*** Opening of Information provided ***

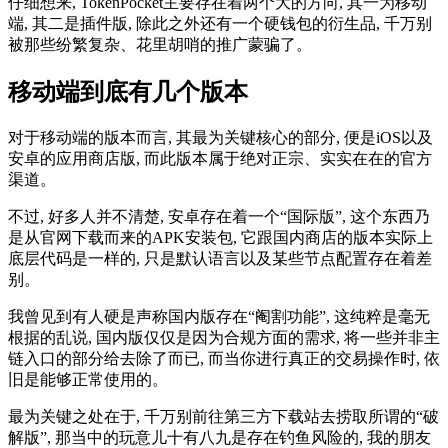
仔细想来, TokenPocket主要存在着两个大的方向, 其一为移动
端, 其二是插件版, 除此之外还有一个硬钱包的衍生品, 千万别
被那些纷繁复杂、花里胡哨的推广蒙骗了。
移动端到底有几个版本
对于移动端的版本而言, 其最为关键核心的部分, 便是iOS以及
安卓的应用商店版, 而此版本属于绝对正宗、实实在在的官方
渠道。
不过, 好多人并不清楚, 安卓存在着一个“国际版”, 这个东西乃
是从官网下载而来的APK安装包, 它跟国内商店的版本实际上
底层代码是一样的, 只是默认语言以及某些节点配置存在着差
别。
我曾见到有人硬是声称国内版存在“阉割功能”, 这纯粹是毫无
根据的乱说, 国内版仅仅是因为合规方面的需求, 将一些并非主
链入口的部分给去除了而已, 而当你进行真正的交易操作时, 依
旧是能够正常使用的。
最为关键之处在于, 千万别前往第三方下载站去捞取所谓的“破
解版”, 那当中的玩意儿十有八九是存在钓鱼风险的, 我的朋友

*** Close of Information provided ***

- _Exercise goal_
Leave out the pictures, and give all the records again exactly.

- _Solution for this exercise_
仔细想来, TokenPocket主要存在着两个大的方向, 其一为移动
端, 其二是插件版, 除此之外还有一个硬钱包的衍生品, 千万别
被那些纷繁复杂、花里胡哨的推广蒙骗了。
移动端到底有几个版本
对于移动端的版本而言, 其最为关键核心的部分, 便是iOS以及
安卓的应用商店版, 而此版本属于绝对正宗、实实在在的官方
渠道。
不过, 好多人并不清楚, 安卓存在着一个“国际版”, 这个东西乃
是从官网下载而来的APK安装包, 它跟国内商店的版本实际上
底层代码是一样的, 只是默认语言以及某些节点配置存在着差
别。
我曾见到有人硬是声称国内版存在“阉割功能”, 这纯粹是毫无
根据的乱说, 国内版仅仅是因为合规方面的需求, 将一些并非主
链入口的部分给去除了而已, 而当你进行真正的交易操作时, 依
旧是能够正常使用的。
最为关键之处在于, 千万别前往第三方下载站去捞取所谓的“破
解版”, 那当中的玩意儿十有八九是存在钓鱼风险的, 我的朋友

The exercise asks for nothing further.